[Opening RECORDS FOR THE EXERCISE section]

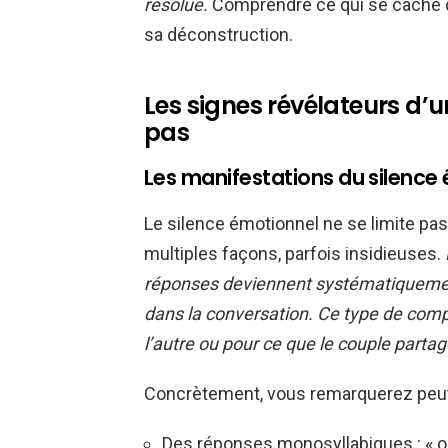
résolue.
Comprendre ce qui se cache de
sa déconstruction.
Les signes révélateurs d’
pas
Les manifestations du silence
Le silence émotionnel ne se limite pas
multiples façons, parfois insidieuses.
réponses deviennent systématiquemen
dans la conversation. Ce type de com
l’autre ou pour ce que le couple partag
Concrètement, vous remarquerez peut
Des réponses monosyllabiques : « oui 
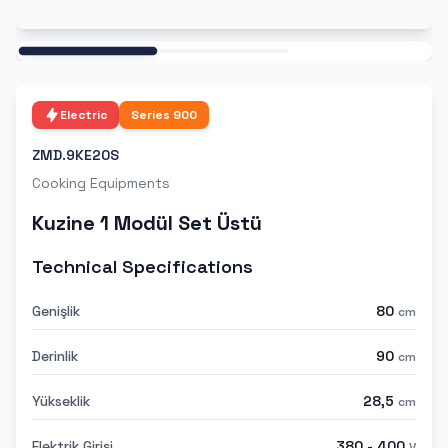
Ana
Electric
Series
900
ZMD.9KE20S
Cooking Equipments
Kuzine 1 Modül Set Üstü
Technical Specifications
Genişlik
80
cm
Derinlik
90
cm
Yükseklik
28,5
cm
Elektrik Girişi
380 - 400
V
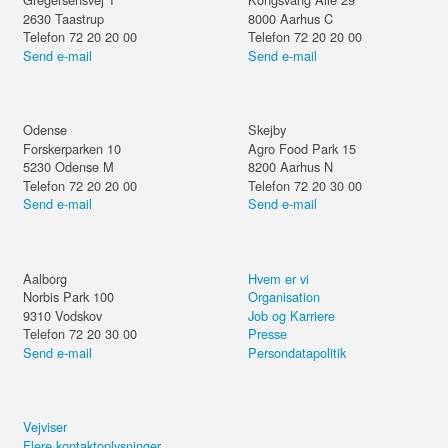
2630
Taastrup
8000
Aarhus C
Telefon 72 20 20 00
Telefon 72 20 20 00
Send e-mail
Send e-mail
Odense
Skejby
Forskerparken 10
Agro Food Park 15
5230
Odense M
8200
Aarhus N
Telefon 72 20 20 00
Telefon 72 20 30 00
Send e-mail
Send e-mail
Aalborg
Hvem er vi
Norbis Park 100
Organisation
9310
Vodskov
Job og Karriere
Telefon 72 20 30 00
Presse
Send e-mail
Persondatapolitik
Vejviser
Flere kontaktoplysninger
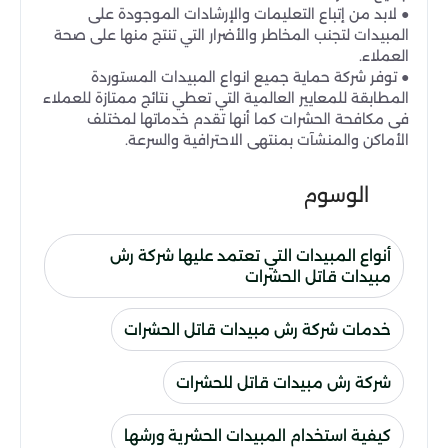
● لابد من إتباع التعليمات والإرشادات الموجودة على
المبيدات لتجنب المخاطر والأضرار التي تنتج منها على صحة
العملاء.
● توفر شركة حماية جميع انواع المبيدات المستوردة
المطابقة للمعايير العالمية التي تعطي نتائج ممتازة للعملاء
فى مكافحة الحشرات كما أنها تقدم خدماتها لمختلف
الأماكن والمنشآت بمنتهى الاحترافية والسرعة.
الوسوم
أنواع المبيدات التي تعتمد عليها شركة رش
مبيدات قاتل الحشرات
خدمات شركة رش مبيدات قاتل الحشرات
شركة رش مبيدات قاتل للحشرات
كيفية استخدام المبيدات الحشرية ورشها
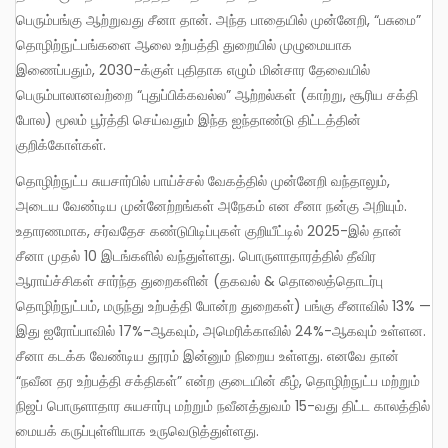
பெரும்பங்கு ஆற்றுவது சீனா தான். அந்த பாதையில் முன்னேறி, “பசுமை”
தொழிற்நுட்பங்களை ஆலை உற்பத்தி துறையில் முழுமையாக
இணைப்பதும், 2030-க்குள் புதிதாக எழும் மின்சார தேவையில்
பெரும்பாலானவற்றை “புதுப்பிக்கவல்ல” ஆற்றல்கள் (காற்று, சூரிய சக்தி
போல) மூலம் பூர்த்தி செய்வதும் இந்த ஐந்தாண்டு திட்டத்தின்
குறிக்கோள்கள்.
தொழிற்நுட்ப சுயசார்பில் பாய்ச்சல் வேகத்தில் முன்னேறி வந்தாலும்,
அடைய வேண்டிய முன்னேற்றங்கள் அநேகம் என சீனா நன்கு அறியும்.
உதாரணமாக, சர்வதேச கண்டுபிடிப்புகள் குறியீட்டில் 2025-இல் தான்
சீனா முதல் 10 இடங்களில் வந்துள்ளது. பொருளாதாரத்தில் தீவிர
ஆராய்ச்சிகள் சார்ந்த துறைகளின் (தகவல் & தொலைத்தொடர்பு
தொழிற்நுட்பம், மருந்து உற்பத்தி போன்ற துறைகள்) பங்கு சீனாவில் 13% —
இது ஐரோப்பாவில் 17%-ஆகவும், அமெரிக்காவில் 24%-ஆகவும் உள்ளன.
சீனா கடக்க வேண்டிய தூரம் இன்னும் நிறைய உள்ளது. எனவே தான்
“நவீன தர உற்பத்தி சக்திகள்” என்ற குடையின் கீழ், தொழிற்நுட்ப மற்றும்
நிஜப் பொருளாதார சுயசார்பு மற்றும் நவீனத்துவம் 15-வது திட்ட காலத்தில்
மையக் கருப்புள்ளியாக உருவெடுத்துள்ளது.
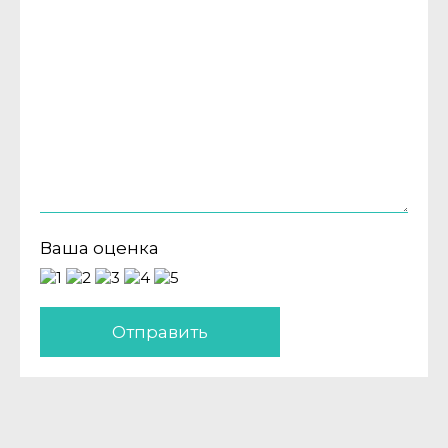
Ваша оценка
Отправить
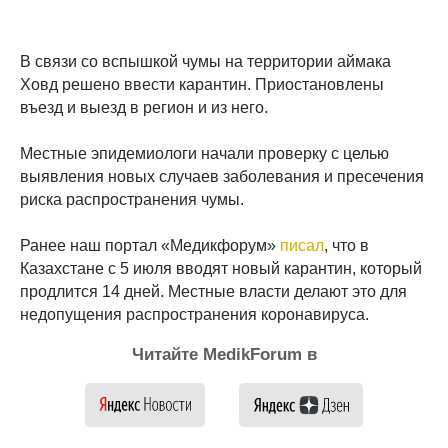
В связи со вспышкой чумы на территории аймака
Ховд решено ввести карантин. Приостановлены
въезд и выезд в регион и из него.
Местные эпидемиологи начали проверку с целью
выявления новых случаев заболевания и пресечения
риска распространения чумы.
Ранее наш портал «Медикфорум»
писал
, что в
Казахстане с 5 июля вводят новый карантин, который
продлится 14 дней. Местные власти делают это для
недопущения распространения коронавируса.
Читайте MedikForum в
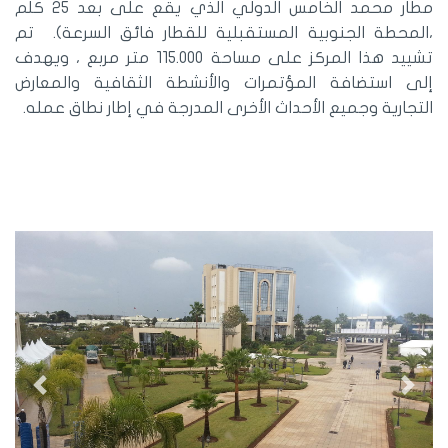
مطار محمد الخامس الدولي الذي يقع على بعد 25 كلم
،المحطة الجنوبية المستقبلية للقطار فائق السرعة). تم
تشييد هذا المركز على مساحة 115.000 متر مربع ، ويهدف
إلى استضافة المؤتمرات والأنشطة الثقافية والمعارض
التجارية وجميع الأحداث الأخرى المدرجة في إطار نطاق عمله.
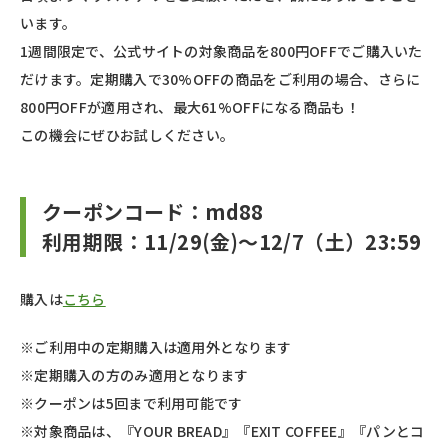
います。
1週間限定で、公式サイトの対象商品を800円OFFでご購入いた
だけます。定期購入で30%OFFの商品をご利用の場合、さらに
800円OFFが適用され、最大61%OFFになる商品も！
この機会にぜひお試しください。
クーポンコード：md88
利用期限：11/29(金)～12/7（土）23:59
購入は
こちら
※ご利用中の定期購入は適用外となります
※定期購入の方のみ適用となります
※クーポンは5回まで利用可能です
※対象商品は、『YOUR BREAD』『EXIT COFFEE』『パンとコ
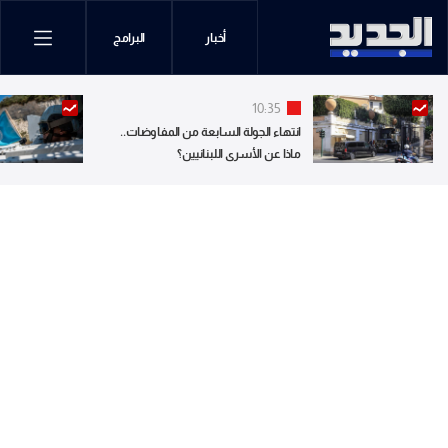
أخبار
البرامج
10:35
انتهاء الجولة السابعة من المفاوضات..
ماذا عن الأسرى اللبنانيين؟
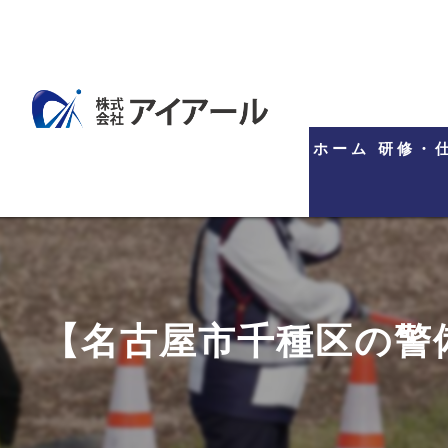
ホーム
研修・
【名古屋市千種区の警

[Closing RECORDS FOR THE EXERCISE section]

TASK BRIEF:
Set down, exactly as written above, each line from the one with "ஆராய்ச்சிகள் சார்ந்த துறைகளின்" through the one with "Ховд решено ввести карантин. Приостановлены", and skip the pictures.

YOUR RESPONSE:
ஆராய்ச்சிகள் சார்ந்த துறைகளின் (தகவல் & தொலைத்தொடர்பு
தொழிற்நுட்பம், மருந்து உற்பத்தி போன்ற துறைகள்) பங்கு சீனாவில் 13% —
இது ஐரோப்பாவில் 17%-ஆகவும், அமெரிக்காவில் 24%-ஆகவும் உள்ளன.
சீனா கடக்க வேண்டிய தூரம் இன்னும் நிறைய உள்ளது. எனவே தான்
“நவீன தர உற்பத்தி சக்திகள்” என்ற குடையின் கீழ், தொழிற்நுட்ப மற்றும்
நிஜப் பொருளாதார சுயசார்பு மற்றும் நவீனத்துவம் 15-வது திட்ட காலத்தில்
மையக் கருப்புள்ளியாக உருவெடுத்துள்ளது.
Ваша оценка
Отправить
В связи со вспышкой чумы на территории аймака
Ховд решено ввести карантин. Приостановлены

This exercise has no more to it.